How to complete this task: After finding the line that includes "başlıklı araştırmasının sonuçlarını paylaştı." in the records below, transcribe it and each line after it through the last, exactly, and add nothing.

Data excerpts:
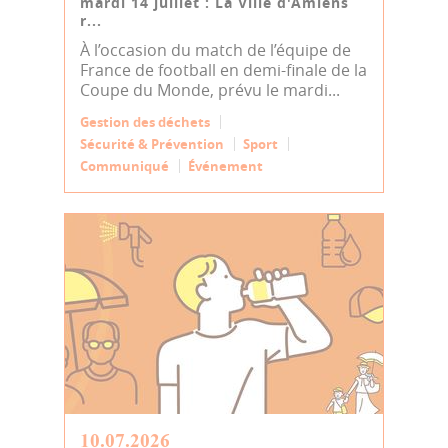
mardi 14 juillet : La Ville d'Amiens
r...
À l’occasion du match de l’équipe de
France de football en demi-finale de la
Coupe du Monde, prévu le mardi...
Gestion des déchets
Sécurité & Prévention
Sport
Communiqué
Événement
10.07.2026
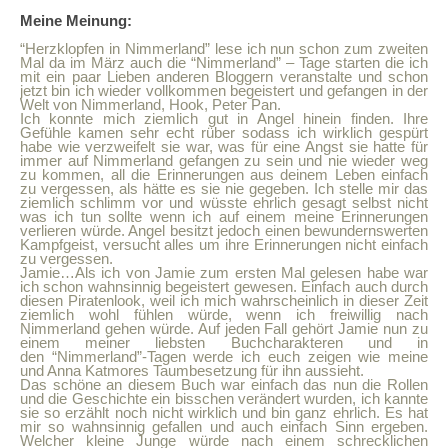
Meine Meinung:
“Herzklopfen in Nimmerland” lese ich nun schon zum zweiten
Mal da im März auch die “Nimmerland” – Tage starten die ich
mit ein paar Lieben anderen Bloggern veranstalte und schon
jetzt bin ich wieder vollkommen begeistert und gefangen in der
Welt von Nimmerland, Hook, Peter Pan.
Ich konnte mich ziemlich gut in Angel hinein finden. Ihre
Gefühle kamen sehr echt rüber sodass ich wirklich gespürt
habe wie verzweifelt sie war, was für eine Angst sie hatte für
immer auf Nimmerland gefangen zu sein und nie wieder weg
zu kommen, all die Erinnerungen aus deinem Leben einfach
zu vergessen, als hätte es sie nie gegeben. Ich stelle mir das
ziemlich schlimm vor und wüsste ehrlich gesagt selbst nicht
was ich tun sollte wenn ich auf einem meine Erinnerungen
verlieren würde. Angel besitzt jedoch einen bewundernswerten
Kampfgeist, versucht alles um ihre Erinnerungen nicht einfach
zu vergessen.
Jamie…Als ich von Jamie zum ersten Mal gelesen habe war
ich schon wahnsinnig begeistert gewesen. Einfach auch durch
diesen Piratenlook, weil ich mich wahrscheinlich in dieser Zeit
ziemlich wohl fühlen würde, wenn ich freiwillig nach
Nimmerland gehen würde. Auf jeden Fall gehört Jamie nun zu
einem meiner liebsten Buchcharakteren und in
den “Nimmerland”-Tagen werde ich euch zeigen wie meine
und Anna Katmores Taumbesetzung für ihn aussieht.
Das schöne an diesem Buch war einfach das nun die Rollen
und die Geschichte ein bisschen verändert wurden, ich kannte
sie so erzählt noch nicht wirklich und bin ganz ehrlich. Es hat
mir so wahnsinnig gefallen und auch einfach Sinn ergeben.
Welcher kleine Junge würde nach einem schrecklichen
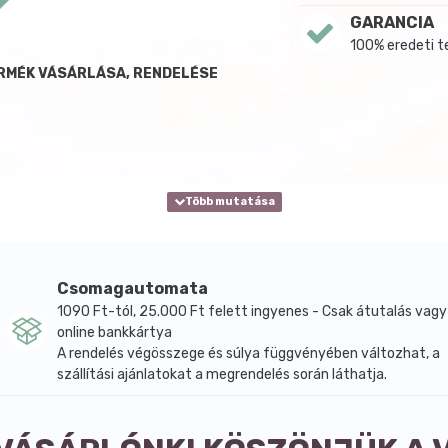
GARANCIA
100% eredeti 
ERMÉK VÁSÁRLÁSA, RENDELÉSE
Csomagautomata
1090 Ft-tól, 25.000 Ft felett ingyenes - Csak átutalás vagy
online bankkártya
A rendelés végösszege és súlya függvényében változhat, a
szállítási ajánlatokat a megrendelés során láthatja.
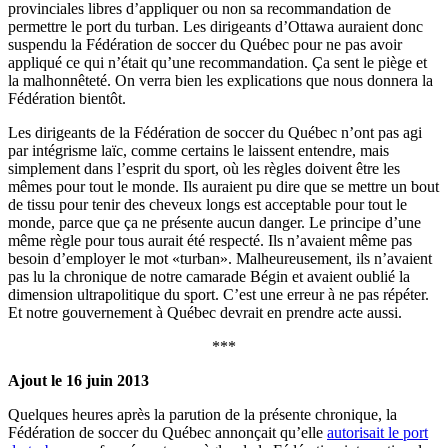
provinciales libres d’appliquer ou non sa recommandation de
permettre le port du turban. Les dirigeants d’Ottawa auraient donc
suspendu la Fédération de soccer du Québec pour ne pas avoir
appliqué ce qui n’était qu’une recommandation. Ça sent le piège et
la malhonnêteté. On verra bien les explications que nous donnera la
Fédération bientôt.
Les dirigeants de la Fédération de soccer du Québec n’ont pas agi
par intégrisme laïc, comme certains le laissent entendre, mais
simplement dans l’esprit du sport, où les règles doivent être les
mêmes pour tout le monde. Ils auraient pu dire que se mettre un bout
de tissu pour tenir des cheveux longs est acceptable pour tout le
monde, parce que ça ne présente aucun danger. Le principe d’une
même règle pour tous aurait été respecté. Ils n’avaient même pas
besoin d’employer le mot «turban». Malheureusement, ils n’avaient
pas lu la chronique de notre camarade Bégin et avaient oublié la
dimension ultrapolitique du sport. C’est une erreur à ne pas répéter.
Et notre gouvernement à Québec devrait en prendre acte aussi.
***
Ajout le 16 juin 2013
Quelques heures après la parution de la présente chronique, la
Fédération de soccer du Québec annonçait qu’elle
autorisait le port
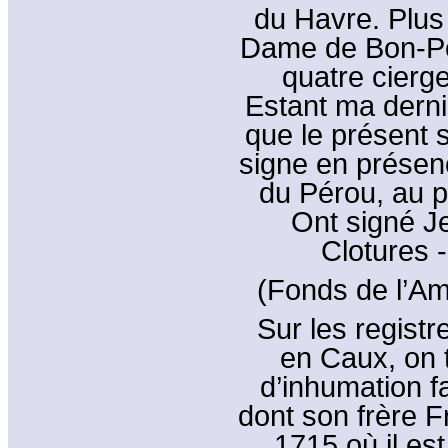
du Havre. Plus
Dame de Bon-Por
quatre cierge
Estant ma derni
que le présent s
signe en présen
du Pérou, au p
Ont signé J
Clotures 
(Fonds de l’Am
Sur les registr
en Caux, on 
d’inhumation fa
dont son frère 
1715 où il es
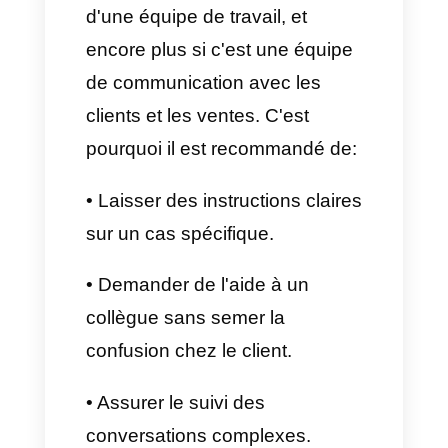
service peu professionnel.
Pour éviter cela, vous pouvez:
• Créer des réponses rapides
aux questions fréquentes
(horaires, prix, modes de
paiement, livraisons).
• Définir un guide stylistique
reflétant le ton de
communication de la marque.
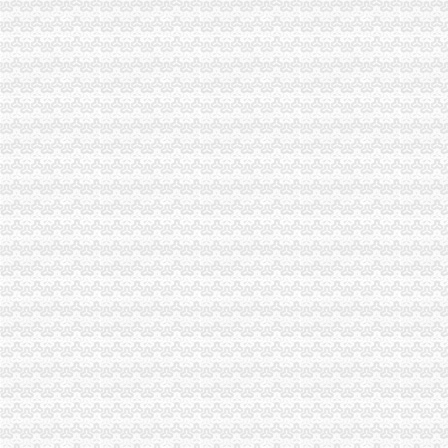
重庆联合产权交易所项目公告专栏-搜狐滚动
关于横竖-重庆横竖房地产顾问有限公司
东西湖代账公司流程及费用-中介代理-番禺社区网
重庆渝中区重庆代帐公司工商行政管理的主要方法-直辖市重庆工商信息
僵尸车-搜百科
重庆到荣成物流托运公司-货运部-濮网
三峡水利：2016年年度报告（2017-03-25）_三峡水利（）个
渝万囤0518号趸船一艘拍卖-渝中区设备物资拍卖公告-众拍网
渝中区代账公司
重庆普飞代理记账有限公司
关于永川区副局长张道国、经支队副队长吕正彬等人对永福公
（中天光美地）4幢-1层8号、3号车库负1层车位60号停车用房和渝
可上门签约_重庆公司注册_代办公司_代理工商注册登记_分公司_个体
【重庆其它服务|其它服务】-重庆知了信息网
贷款频道_重庆资讯_腾讯·大渝网
新会计服务新闻-新会计服务动态、热门会计服务新闻-热门会计服
重庆代理记账-重庆工商代办电话价格-重庆营业执照代办-重庆注册公司-
【达州其他_达州其他公司】-达州百姓网
重庆星都大厦15处房产拍卖-渝中区办公商务楼拍卖公告-众拍网
代账公司
专业代账,公司注册-泰州58同城
池州财务公司|池州代账公司|池州会计公司|池州嘉禾财务咨询有限公司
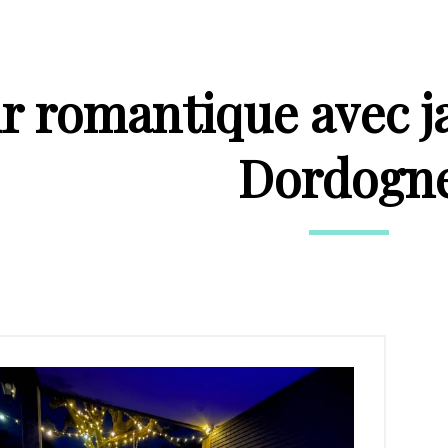
r romantique avec ja
Dordogn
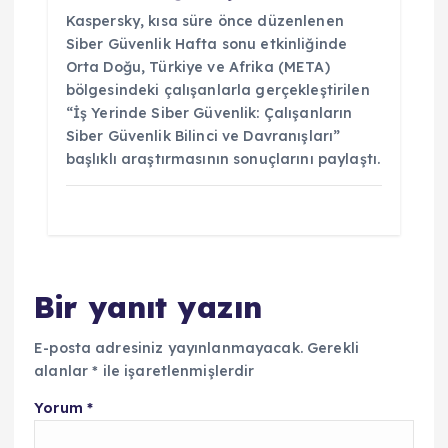
Kaspersky, kısa süre önce düzenlenen
Siber Güvenlik Hafta sonu etkinliğinde
Orta Doğu, Türkiye ve Afrika (META)
bölgesindeki çalışanlarla gerçekleştirilen
“İş Yerinde Siber Güvenlik: Çalışanların
Siber Güvenlik Bilinci ve Davranışları”
başlıklı araştırmasının sonuçlarını paylaştı.
Bir yanıt yazın
E-posta adresiniz yayınlanmayacak.
Gerekli
alanlar
*
ile işaretlenmişlerdir
Yorum
*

Result below:
başlıklı araştırmasının sonuçlarını paylaştı.
Bir yanıt yazın
E-posta adresiniz yayınlanmayacak.
Gerekli
alanlar
*
ile işaretlenmişlerdir
Yorum
*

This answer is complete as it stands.